TASK DESCRIPTION
Output each entry verbatim. Leave the images out.
━━━━━━━━━━━━━━━━
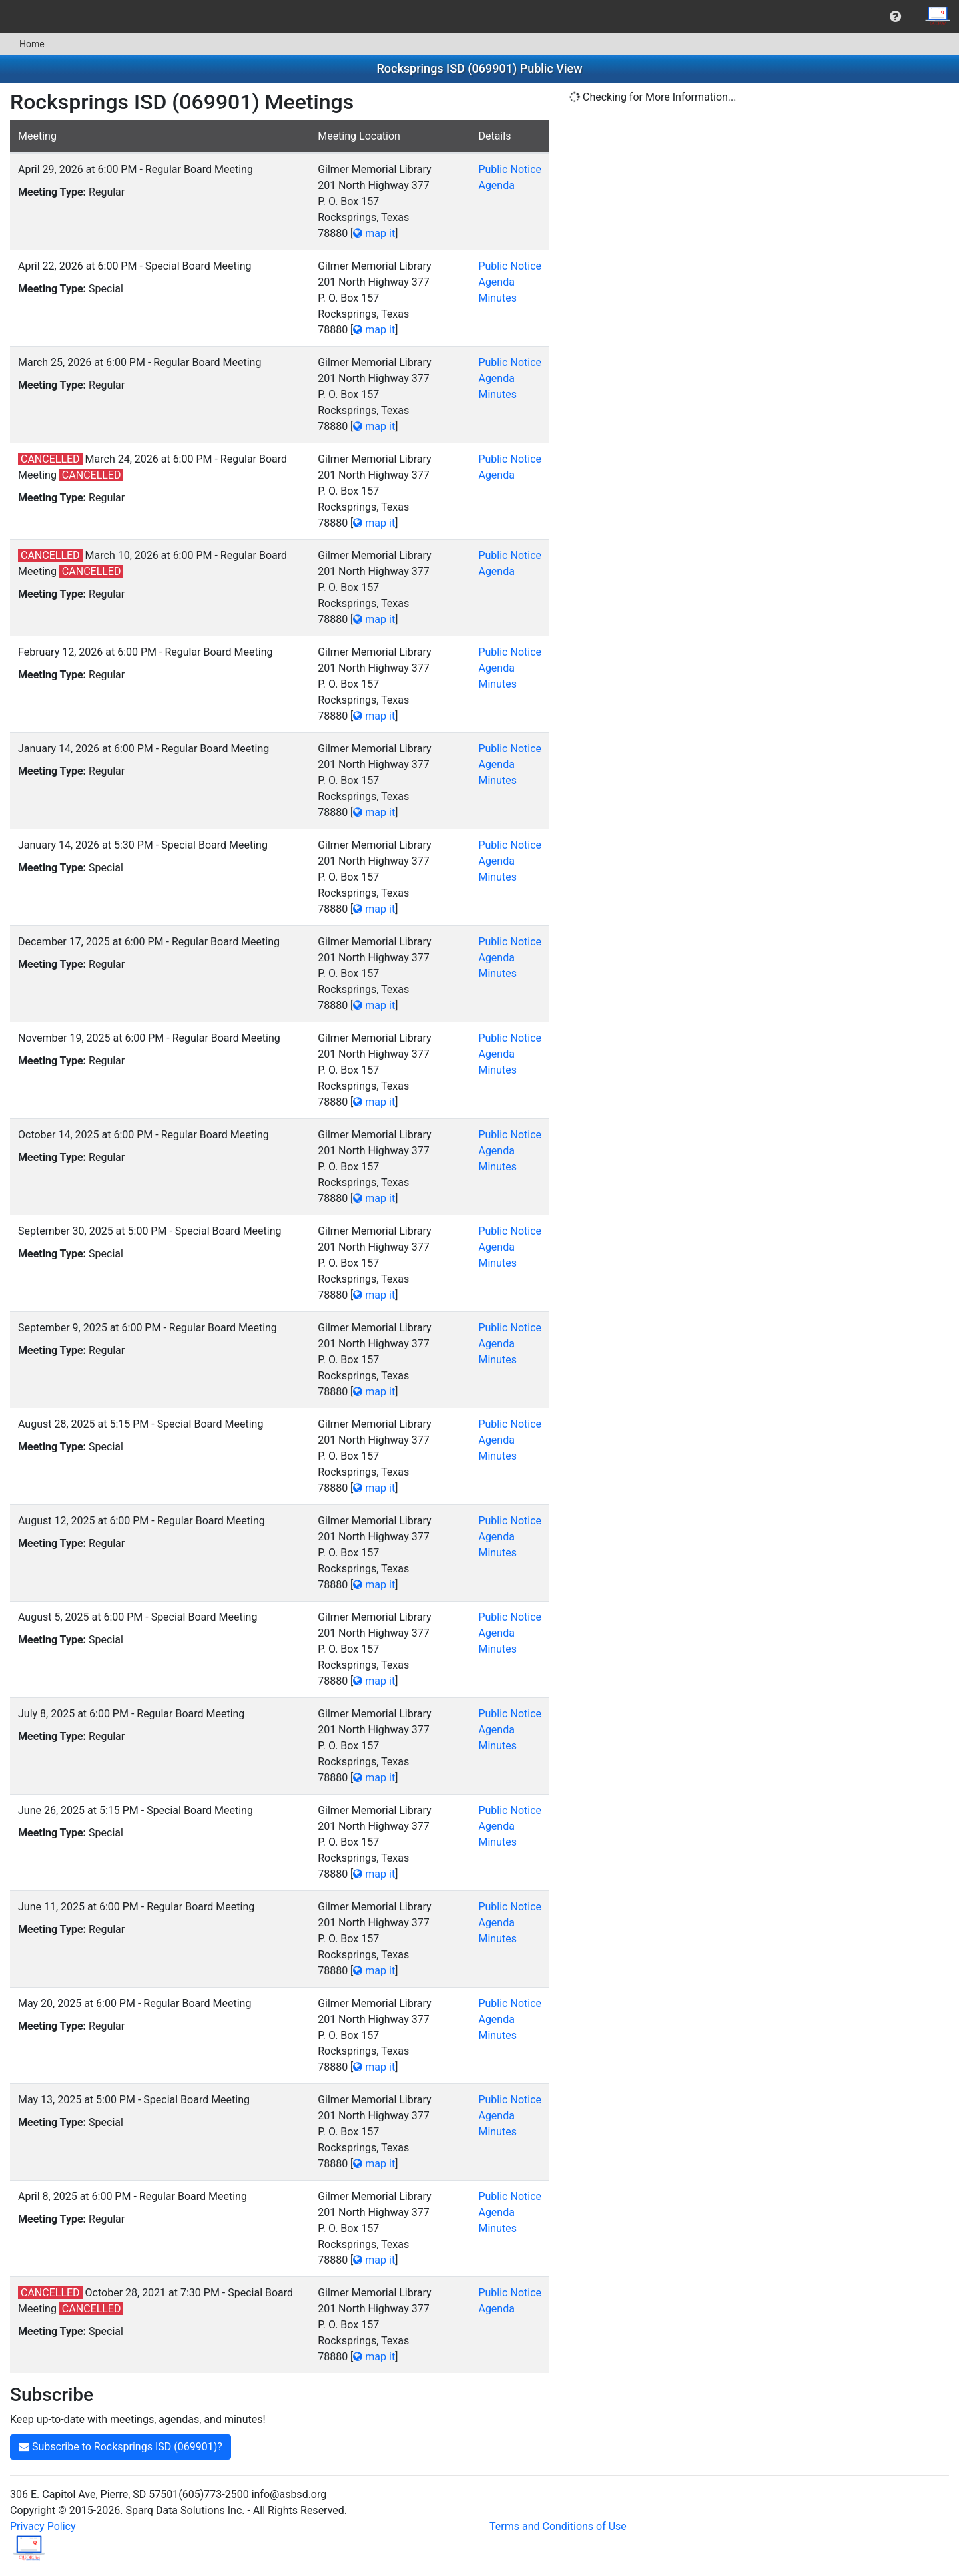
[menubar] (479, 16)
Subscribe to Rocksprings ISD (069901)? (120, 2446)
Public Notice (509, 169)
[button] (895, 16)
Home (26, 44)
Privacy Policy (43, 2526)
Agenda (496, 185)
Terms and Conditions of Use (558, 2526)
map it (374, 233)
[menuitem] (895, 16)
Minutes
━━━━━━━━━━━━━━━━
SOLUTION
[menubar] (479, 16)
Subscribe to Rocksprings ISD (069901)? (120, 2446)
Public Notice (509, 169)
[button] (895, 16)
Home (26, 44)
Privacy Policy (43, 2526)
Agenda (496, 185)
Terms and Conditions of Use (558, 2526)
map it (374, 233)
[menuitem] (895, 16)
Minutes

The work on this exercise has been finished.